Saturday, February 24, 2007

Comparing Minorities

Being in a minority ain’t easy. Nearly every religion, nationality, and race has been persecuted at one time or another, depending on where and when they lived. But the three minorities who have consistently had the worst time of it throughout history are almost surely blacks, Jews, and homosexuals. In a "My People Have Suffered Most" contest, it would be a pretty close match. In overall western culture, the Jews of course have the definite edge: they’ve been harassed and persecuted and hounded for more than two thousand years, culminating in the incomprehensible horrors of the years between 1933 and 1945.

The general large-scale suffering of blacks is relatively recent, mostly starting when the first slave boats started plying their trade between Africa and the New World. Their persecution, even in the deep south of the U.S., very rarely included the types of mass pogroms Jews have suffered over the years. And blacks as a minority were spared the atrocities of WWII.

Which brings us to the homosexuals. Persecution of homosexuals pretty much goes back at least as far as persecution of the Jews, though it was always on an "individual" basis.

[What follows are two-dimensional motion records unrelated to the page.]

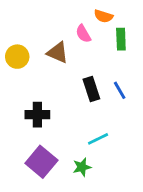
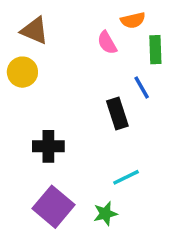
orange semicircle: (103, 16) -> (133, 20), turned -30
brown triangle: (58, 53) -> (35, 31), moved
blue line: (120, 90) -> (142, 88), moved

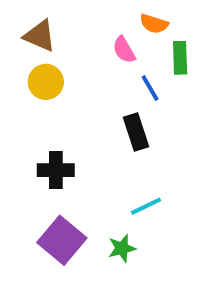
orange semicircle: (133, 20) -> (154, 24), turned 30
yellow circle: (22, 72) -> (46, 82), moved
blue line: (142, 88) -> (150, 88), moved

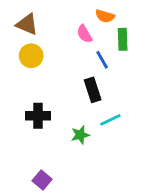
cyan line: (146, 206) -> (110, 120), moved
purple square: (62, 240) -> (42, 180), moved, size x0.6
green star: (122, 248) -> (80, 135), moved

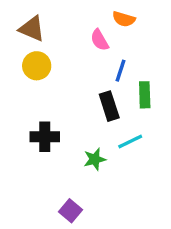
green rectangle: (123, 39) -> (145, 95), moved
blue line: (102, 60) -> (120, 71), turned 48
purple square: (42, 180) -> (71, 211), moved

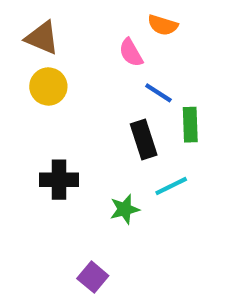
blue line: (120, 71) -> (158, 93), turned -75

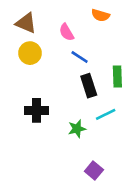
pink semicircle: (131, 53) -> (67, 32), moved
blue line: (158, 93) -> (80, 57), moved
purple square: (93, 277) -> (94, 170), moved

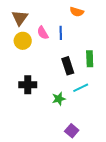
brown triangle: (26, 23) -> (20, 18), turned 42
pink semicircle: (67, 32) -> (43, 33), moved
blue line: (80, 57) -> (61, 33), moved, turned 56

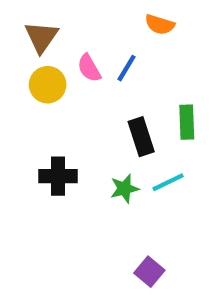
blue line: (61, 33) -> (127, 68), turned 32
green star: (59, 99) -> (124, 189), moved

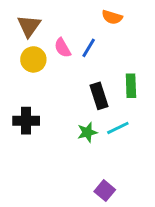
black cross: (58, 176) -> (26, 121), moved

Gays were regularly put to death for being gay, but seldom if ever in large numbers at any given time with the exception of World War II, during which more than 100,000 homosexuals died alongside the six million Jews in the concentration camps.

Gays, however, have always had one very distinct "advantage" over strongly ethnicised Jews and 99.5 percent of all blacks: You can’t readily pick homosexuals out of a still photograph. The ability to be able to hide, to pretend to be something they were not, has always spared individual gays and lesbians, but at a terrible price in their dignity and self image.

And, in turn, both Jews and blacks have one huge advantage over gays and lesbians: every Jewish child, every black child, is born and raised by those exactly like him or her. They have a priceless built-in network of comfort and protection not afforded gays who, from the instant they realize that they are not like Mom and Dad and Cousin Bill and Great Grandpa Oaks, know they are alone in their families.

A Jewish child called a "Kike", or a black child called a "nigger" or any child of any racial, religious or ethnic minority suffering the epithets hurled against their minority, can run home to the arms of Mommy and Daddy, who will comfort them and assure them that they are loved.

A gay child taunted by calls of "Faggot" or "Queer" has no such option. He or she has no one and nowhere to turn for comfort, for reassurance, for understanding.

I will never forget a popular TV show of the 60s..."The White Shadow," I think it was called, about a high school basketball team. At one point, daring bravely to go where no TV show had gone before, they did a story in which a new kid joined the team, and everyone began to whisper that the kid might possibly be...you know... "one of those."

The coach, stalwart role model for American youth that he was, called the team together to crush the rumors. He began his speech with these truly dumbfounding words: "I’ve never met a homosexual, but…". Right, coach; nobody here but us chickens. I switched channels, and never watched the show again.

Things are slowly getting better for all minorities, largely through the incredibly simple fact of exposure of one group to the other. I grew up in an insular world: Aunt Jemima and Stepp’n Fetchit, and the Gold Dust Twins, of pickanninies and nigger-baby licorice candy. I wasn’t racist...I simply never thought of those things as being insulting and degrading because the way things were was simply the way things were. Blacks never mixed socially with whites; Jews kept a very, very low profile and seldom if ever mentioned their religion to non-Jews. Gays simply hid, gathered whenever and wherever they could , and prayed that no one would ever discover their "shameful" secret.

Stupidity, hatred, intolerance, and bigotry are still very much alive and well, and show not the slightest indication that they will be disappearing any time soon. But at least now people recognize them when they see them. And that’s progress.